Clearly, the game of stock research on Wall Street was rigged, costing millions of American investors billions of dollars. The question is whether the "corrupt business model," as New York's attorney general calls it, has been fixed with the recent $1.4-billion settlement between regulators and 10 major brokerages.

"Frontline" correspondent Hedrick Smith uses the stunning rise and fall of WorldCom Inc. as a case study in the manipulative and pervasive behavior that shattered investors' trust along with their nest eggs. This clearheaded, simply explained account will help even investing novices understand how Wall Street and corporate America went wrong -- and why many experts and investors remain skeptical about the future.

WorldCom grew from a Mississippi upstart into a bull-market darling with the help of Jack Grubman, star analyst at Salomon Smith Barney.
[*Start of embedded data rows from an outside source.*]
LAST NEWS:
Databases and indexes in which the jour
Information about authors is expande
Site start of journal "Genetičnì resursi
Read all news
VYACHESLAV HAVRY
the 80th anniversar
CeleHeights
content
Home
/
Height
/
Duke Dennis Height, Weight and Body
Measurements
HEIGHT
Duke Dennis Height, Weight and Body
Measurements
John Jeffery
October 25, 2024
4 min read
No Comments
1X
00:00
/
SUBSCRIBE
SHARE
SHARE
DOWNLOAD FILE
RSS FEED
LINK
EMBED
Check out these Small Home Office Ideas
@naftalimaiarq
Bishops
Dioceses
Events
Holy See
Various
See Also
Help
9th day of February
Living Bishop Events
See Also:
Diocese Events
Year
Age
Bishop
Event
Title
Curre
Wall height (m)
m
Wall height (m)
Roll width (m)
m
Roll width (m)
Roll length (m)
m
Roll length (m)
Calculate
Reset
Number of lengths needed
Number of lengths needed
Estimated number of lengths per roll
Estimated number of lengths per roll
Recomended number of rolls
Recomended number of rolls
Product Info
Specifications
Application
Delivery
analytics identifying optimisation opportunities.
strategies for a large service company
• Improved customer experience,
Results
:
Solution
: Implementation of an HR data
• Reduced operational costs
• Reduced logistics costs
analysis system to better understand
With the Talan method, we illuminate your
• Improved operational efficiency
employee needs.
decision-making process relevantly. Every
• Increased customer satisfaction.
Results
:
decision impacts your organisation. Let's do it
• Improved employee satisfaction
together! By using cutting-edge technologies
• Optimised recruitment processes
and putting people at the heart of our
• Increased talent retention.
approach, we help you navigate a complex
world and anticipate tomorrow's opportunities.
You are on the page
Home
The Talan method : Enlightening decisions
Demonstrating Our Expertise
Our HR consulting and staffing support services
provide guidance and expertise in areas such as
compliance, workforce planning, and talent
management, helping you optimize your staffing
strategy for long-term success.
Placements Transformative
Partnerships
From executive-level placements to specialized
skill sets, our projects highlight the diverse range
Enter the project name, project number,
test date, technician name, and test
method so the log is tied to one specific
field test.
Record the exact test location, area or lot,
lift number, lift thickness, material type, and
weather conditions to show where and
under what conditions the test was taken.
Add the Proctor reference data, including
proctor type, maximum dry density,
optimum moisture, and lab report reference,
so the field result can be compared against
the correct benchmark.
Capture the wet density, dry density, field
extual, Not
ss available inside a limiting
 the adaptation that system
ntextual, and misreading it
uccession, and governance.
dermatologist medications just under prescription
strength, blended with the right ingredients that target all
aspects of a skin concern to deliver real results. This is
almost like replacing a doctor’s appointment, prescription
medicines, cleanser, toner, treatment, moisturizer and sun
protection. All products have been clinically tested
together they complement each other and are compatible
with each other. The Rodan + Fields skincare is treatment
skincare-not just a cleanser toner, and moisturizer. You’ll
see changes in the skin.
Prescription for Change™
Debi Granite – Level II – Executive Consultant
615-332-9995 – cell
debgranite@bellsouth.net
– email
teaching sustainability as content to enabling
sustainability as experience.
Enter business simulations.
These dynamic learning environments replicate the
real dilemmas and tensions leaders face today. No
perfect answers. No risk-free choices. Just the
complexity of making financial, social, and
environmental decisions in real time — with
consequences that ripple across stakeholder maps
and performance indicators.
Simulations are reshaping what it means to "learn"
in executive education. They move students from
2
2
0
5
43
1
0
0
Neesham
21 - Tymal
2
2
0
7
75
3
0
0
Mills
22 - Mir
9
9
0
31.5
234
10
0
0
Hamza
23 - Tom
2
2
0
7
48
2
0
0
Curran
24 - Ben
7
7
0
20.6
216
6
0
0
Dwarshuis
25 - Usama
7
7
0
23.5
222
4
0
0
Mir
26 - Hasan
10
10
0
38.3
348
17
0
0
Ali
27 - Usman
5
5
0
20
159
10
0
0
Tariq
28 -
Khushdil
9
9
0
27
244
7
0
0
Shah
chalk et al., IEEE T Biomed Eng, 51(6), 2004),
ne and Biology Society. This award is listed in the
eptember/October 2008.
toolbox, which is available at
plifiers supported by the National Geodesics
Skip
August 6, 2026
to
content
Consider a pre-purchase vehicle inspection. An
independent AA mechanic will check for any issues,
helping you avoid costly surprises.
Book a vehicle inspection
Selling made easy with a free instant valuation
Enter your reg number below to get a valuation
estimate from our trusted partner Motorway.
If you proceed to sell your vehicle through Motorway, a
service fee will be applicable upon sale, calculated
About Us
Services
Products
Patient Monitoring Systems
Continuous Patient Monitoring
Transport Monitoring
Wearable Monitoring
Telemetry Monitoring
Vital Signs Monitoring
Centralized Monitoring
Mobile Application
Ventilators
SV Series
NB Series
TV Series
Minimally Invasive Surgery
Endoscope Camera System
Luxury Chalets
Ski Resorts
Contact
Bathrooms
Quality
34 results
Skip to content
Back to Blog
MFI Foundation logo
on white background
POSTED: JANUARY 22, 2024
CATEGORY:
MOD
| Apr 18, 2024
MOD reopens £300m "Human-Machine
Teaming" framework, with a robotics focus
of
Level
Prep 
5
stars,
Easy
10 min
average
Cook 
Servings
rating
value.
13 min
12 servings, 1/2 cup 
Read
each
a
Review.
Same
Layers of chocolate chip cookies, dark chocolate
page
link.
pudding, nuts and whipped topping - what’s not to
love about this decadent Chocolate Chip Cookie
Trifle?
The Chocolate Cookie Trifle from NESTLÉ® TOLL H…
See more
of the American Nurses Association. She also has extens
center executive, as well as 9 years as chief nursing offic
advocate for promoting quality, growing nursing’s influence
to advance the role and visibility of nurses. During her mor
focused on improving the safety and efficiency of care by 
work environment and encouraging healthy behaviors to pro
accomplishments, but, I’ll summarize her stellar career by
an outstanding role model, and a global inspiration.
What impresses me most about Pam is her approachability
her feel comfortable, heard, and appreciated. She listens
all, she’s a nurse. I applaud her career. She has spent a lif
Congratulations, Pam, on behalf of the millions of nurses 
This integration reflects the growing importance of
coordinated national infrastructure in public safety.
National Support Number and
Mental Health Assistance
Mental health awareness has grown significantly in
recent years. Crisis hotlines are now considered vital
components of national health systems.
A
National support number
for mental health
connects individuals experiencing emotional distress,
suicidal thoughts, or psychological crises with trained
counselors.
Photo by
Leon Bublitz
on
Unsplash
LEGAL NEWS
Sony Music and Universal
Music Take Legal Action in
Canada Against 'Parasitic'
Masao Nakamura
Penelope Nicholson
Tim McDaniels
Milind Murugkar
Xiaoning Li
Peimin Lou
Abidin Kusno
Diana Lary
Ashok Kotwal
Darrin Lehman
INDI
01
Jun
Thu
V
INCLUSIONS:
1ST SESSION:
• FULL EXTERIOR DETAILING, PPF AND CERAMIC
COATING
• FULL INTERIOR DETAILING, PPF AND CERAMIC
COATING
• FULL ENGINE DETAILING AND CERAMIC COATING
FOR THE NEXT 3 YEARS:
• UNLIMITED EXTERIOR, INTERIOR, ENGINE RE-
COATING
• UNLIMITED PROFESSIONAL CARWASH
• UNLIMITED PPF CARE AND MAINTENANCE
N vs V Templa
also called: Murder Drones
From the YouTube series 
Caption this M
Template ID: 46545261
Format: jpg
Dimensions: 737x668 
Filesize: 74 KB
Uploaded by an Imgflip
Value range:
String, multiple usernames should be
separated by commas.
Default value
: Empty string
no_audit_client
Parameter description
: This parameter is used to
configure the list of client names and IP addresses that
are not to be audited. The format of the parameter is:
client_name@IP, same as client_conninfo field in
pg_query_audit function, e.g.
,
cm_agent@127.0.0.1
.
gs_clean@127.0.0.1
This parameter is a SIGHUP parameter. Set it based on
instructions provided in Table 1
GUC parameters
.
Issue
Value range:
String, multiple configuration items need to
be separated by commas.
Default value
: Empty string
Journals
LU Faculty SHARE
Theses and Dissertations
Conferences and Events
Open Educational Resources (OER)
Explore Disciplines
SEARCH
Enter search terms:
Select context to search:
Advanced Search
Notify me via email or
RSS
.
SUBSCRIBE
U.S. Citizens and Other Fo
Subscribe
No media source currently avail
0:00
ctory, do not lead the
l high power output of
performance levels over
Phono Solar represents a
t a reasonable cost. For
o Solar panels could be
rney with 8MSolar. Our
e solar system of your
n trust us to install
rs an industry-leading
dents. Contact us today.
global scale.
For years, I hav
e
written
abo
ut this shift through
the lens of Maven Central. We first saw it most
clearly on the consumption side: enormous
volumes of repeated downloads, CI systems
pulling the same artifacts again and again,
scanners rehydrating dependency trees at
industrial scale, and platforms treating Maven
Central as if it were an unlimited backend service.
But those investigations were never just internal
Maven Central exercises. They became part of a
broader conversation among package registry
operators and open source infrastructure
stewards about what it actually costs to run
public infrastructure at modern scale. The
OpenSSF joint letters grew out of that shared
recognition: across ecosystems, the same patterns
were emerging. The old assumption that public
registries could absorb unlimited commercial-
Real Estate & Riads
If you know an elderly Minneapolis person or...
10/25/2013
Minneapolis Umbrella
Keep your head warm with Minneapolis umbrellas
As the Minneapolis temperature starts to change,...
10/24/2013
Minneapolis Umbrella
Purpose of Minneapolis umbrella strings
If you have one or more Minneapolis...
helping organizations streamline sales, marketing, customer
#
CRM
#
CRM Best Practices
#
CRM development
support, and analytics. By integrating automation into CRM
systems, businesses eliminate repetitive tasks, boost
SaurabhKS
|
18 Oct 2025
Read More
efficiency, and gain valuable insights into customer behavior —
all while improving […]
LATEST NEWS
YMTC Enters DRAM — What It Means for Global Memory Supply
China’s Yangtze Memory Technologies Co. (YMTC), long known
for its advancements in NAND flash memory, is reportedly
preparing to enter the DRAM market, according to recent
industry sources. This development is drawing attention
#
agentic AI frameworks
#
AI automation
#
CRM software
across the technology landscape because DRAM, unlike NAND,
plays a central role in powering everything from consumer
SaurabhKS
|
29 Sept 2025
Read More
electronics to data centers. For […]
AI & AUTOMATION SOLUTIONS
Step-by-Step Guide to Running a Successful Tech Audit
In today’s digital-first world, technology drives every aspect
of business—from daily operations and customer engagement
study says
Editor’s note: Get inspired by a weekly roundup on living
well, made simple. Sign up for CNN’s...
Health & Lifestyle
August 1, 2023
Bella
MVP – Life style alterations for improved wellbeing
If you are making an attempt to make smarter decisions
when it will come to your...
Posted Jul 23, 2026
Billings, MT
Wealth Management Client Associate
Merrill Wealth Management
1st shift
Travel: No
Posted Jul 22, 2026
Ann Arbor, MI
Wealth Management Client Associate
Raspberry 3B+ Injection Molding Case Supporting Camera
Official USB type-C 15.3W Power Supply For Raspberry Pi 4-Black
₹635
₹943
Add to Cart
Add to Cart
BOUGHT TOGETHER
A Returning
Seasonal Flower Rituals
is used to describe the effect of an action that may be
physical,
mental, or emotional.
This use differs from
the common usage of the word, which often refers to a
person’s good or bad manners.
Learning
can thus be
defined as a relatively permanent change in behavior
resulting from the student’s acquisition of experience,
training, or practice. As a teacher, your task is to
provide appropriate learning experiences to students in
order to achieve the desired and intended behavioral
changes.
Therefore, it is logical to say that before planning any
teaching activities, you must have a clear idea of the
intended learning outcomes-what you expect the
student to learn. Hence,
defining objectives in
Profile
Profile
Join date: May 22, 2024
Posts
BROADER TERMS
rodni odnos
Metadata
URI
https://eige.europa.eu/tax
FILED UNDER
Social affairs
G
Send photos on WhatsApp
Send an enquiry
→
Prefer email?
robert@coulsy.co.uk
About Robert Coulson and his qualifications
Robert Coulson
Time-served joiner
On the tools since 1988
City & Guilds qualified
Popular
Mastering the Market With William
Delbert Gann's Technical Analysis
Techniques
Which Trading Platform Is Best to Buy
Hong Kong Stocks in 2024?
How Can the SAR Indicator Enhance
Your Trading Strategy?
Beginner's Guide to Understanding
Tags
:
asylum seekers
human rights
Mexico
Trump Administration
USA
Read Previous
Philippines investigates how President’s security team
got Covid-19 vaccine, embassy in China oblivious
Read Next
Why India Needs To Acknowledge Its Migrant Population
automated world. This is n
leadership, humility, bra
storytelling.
Grubman touted the stock until WorldCom was near bankruptcy, helping Salomon parent Citigroup Inc. win favor -- and a series of juicy investment banking deals -- from the company.

Critics of Wall Street say Grubman ignored red flags because he, like most analysts, was serving his company's investment banking needs rather than investors. Critics of the landmark settlement note that despite supposed new barriers, investment banking and research divisions will remain under the same corporate banner, and they complain that criminal prosecutions were not included.

"Is Wall Street fixed? Ha, not by a longshot," investor George Mickelis says. "What have they done to restore my confidence? Zero. Zip."